Indeed, the deal comes after nearly seven years of litigation, including three years of stumping for a controversial settlement, which was rejected by Judge Denny Chin in March, 2011. In its suit, the publishers had sought a declaration that Google’s scanning was copyright infringement, and an injunction barring the activity. Google countered that its scanning was fair use. The suit was later joined with a similar suit that had been filed by the Authors Guild. The Authors Guild litigation, meanwhile, is ongoing, although it has been stayed while the Second Circuit considers an appeal of Judge Chin’s decision to certify the case as a class action. Authors Guild executive director Paul Aiken was clear that the guild suit is not affected by the deal with the publishers. "The publishers' private settlement, whatever its terms, does not resolve the authors' copyright infringement claims against Google. Google continues to profit from its use of millions of copyright-protected books without regard to authors' rights, and our class-action lawsuit on behalf of U.S. authors continues," Aiken said.
At first glance, where does this settlement leave things after seven years of expensive litigation? For publishers, it is a retreat from their initial claims. Google has always allowed copyright holders to opt-out of its scanning program, but publishers argued that Google's “opt-out” policy “turns copyright on its head” because it put the burden on copyright owners to act, rather than on Google to seek permission. Google, meanwhile has always argued that it respects copyright, but that it was simply not feasible to seek permission for millions of copyright owners, many of whom are not locatable, for the purposes of a creating an index.
The retreat, however, is clearly the practical course. Much has changed in the e-book market in the seven years since the lawsuit was first filed. For one, the chaos publishers predicted has not happened. Google has kept on scanning and indexing—and the sky did not fall. E-book commerce, at the same time has matured with a proliferation of e-readers and platforms—including Google Books, which allows users to browse up to 20% of books and then purchase e-books through Google Play.
“Basically when the case was filed seven years ago, that was a long time ago, and the world has changed a lot,” AAP president Tom Allen told PW. “After Judge Chin rejected the settlement there was some thought to trying to revive this as a class action, but we really couldn’t come to an agreement, so we went back to the original lawsuit, which was not a class action, and basically worked out an arrangement that doesn’t resolve the legal issues. We agree to disagree on those, but as a practical matter, it does resolve our differences with Google.”
At the time of the lawsuit, while there was a Google partner program, there was no Google “bookstore.” Now, under the settlement agreement, millions of long out-of-print books scanned by Google via its Library Project can be included in Google Play, turning what may have looked like a potential threat at the time, into a potential moneymaker.

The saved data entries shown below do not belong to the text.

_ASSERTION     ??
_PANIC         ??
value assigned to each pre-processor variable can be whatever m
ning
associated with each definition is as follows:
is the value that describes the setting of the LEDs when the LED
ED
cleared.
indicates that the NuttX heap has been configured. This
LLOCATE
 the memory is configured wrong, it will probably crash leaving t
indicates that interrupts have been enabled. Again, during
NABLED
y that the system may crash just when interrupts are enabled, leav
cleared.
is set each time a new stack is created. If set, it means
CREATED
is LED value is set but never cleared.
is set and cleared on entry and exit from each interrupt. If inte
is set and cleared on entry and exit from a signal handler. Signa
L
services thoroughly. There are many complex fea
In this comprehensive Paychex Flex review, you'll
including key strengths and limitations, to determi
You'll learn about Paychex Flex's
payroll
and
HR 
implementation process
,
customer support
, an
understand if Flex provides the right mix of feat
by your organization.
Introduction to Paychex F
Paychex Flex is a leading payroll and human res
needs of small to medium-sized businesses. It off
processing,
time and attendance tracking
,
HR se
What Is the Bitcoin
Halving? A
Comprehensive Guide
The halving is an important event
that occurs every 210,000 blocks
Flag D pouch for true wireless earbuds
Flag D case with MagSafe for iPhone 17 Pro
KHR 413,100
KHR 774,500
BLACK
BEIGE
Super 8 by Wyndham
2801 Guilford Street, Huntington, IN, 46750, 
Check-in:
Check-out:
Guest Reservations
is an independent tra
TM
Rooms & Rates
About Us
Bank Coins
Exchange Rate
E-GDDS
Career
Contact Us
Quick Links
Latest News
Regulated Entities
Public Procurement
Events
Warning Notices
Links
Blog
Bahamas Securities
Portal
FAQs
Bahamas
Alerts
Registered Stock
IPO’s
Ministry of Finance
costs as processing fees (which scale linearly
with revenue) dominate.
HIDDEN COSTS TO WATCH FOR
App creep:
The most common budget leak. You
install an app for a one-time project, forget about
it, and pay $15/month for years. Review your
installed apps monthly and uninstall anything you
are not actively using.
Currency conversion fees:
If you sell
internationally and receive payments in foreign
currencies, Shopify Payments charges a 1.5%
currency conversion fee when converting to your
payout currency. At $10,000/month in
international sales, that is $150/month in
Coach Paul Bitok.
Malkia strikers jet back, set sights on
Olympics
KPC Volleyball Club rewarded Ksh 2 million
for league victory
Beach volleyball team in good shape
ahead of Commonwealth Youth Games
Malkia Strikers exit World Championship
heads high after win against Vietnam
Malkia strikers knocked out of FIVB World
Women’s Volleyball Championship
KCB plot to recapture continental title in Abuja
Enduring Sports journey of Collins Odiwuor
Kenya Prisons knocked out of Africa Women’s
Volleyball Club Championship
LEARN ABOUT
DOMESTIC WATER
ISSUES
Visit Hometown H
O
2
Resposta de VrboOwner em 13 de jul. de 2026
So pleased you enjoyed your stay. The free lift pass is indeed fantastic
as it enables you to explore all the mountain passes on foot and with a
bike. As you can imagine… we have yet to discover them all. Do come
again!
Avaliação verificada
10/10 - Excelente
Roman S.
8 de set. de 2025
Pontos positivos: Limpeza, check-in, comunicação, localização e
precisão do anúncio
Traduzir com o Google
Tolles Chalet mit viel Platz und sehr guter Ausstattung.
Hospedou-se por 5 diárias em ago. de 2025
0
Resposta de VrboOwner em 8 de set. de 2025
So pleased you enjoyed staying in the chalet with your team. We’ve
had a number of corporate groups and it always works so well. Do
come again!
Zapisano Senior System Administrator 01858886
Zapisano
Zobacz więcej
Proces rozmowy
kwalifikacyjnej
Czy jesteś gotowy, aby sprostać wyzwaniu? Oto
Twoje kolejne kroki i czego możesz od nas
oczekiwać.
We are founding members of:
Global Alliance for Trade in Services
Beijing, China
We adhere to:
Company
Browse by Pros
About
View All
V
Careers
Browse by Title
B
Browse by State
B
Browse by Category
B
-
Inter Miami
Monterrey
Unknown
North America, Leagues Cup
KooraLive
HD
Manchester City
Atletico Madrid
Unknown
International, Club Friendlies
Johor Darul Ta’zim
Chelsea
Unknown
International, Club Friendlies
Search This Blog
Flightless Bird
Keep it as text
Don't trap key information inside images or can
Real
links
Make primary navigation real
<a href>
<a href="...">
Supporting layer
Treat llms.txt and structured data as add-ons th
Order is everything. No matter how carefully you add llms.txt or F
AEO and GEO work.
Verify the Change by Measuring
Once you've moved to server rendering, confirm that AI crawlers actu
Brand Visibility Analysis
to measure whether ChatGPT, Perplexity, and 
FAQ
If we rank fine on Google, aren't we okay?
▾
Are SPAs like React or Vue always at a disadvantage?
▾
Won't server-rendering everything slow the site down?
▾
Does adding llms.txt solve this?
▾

“We much pefer to innovate than litigate, especially with important partners so it was important to put this litigation behind us for that particular reason,” Turvey said. “In terms of new books that users will get access to, to take a book that has been long out of print and have a publisher provide for display or sale will mean there are going to be many more books on the current e-book market than were there before and that probably would have no other way of getting there.”
Where this settlement stands as a huge win for Google, however, is on the orphan works question—if a work is truly orphaned, then no copyright owner can come forward to have it removed, thus, under this deal, Google gets to keep orphan works in its database.
Of course, barring a settlement with the Authors Guild, the fair use questions at the heart of the Google program could still be adjudicated by Judge Chin. And, currently, Judge Harold Baer in New York’s Southern District, is preparing to rule in a parallel case filed by the Authors Guild against the HathiTrust, a coalition of research libraries.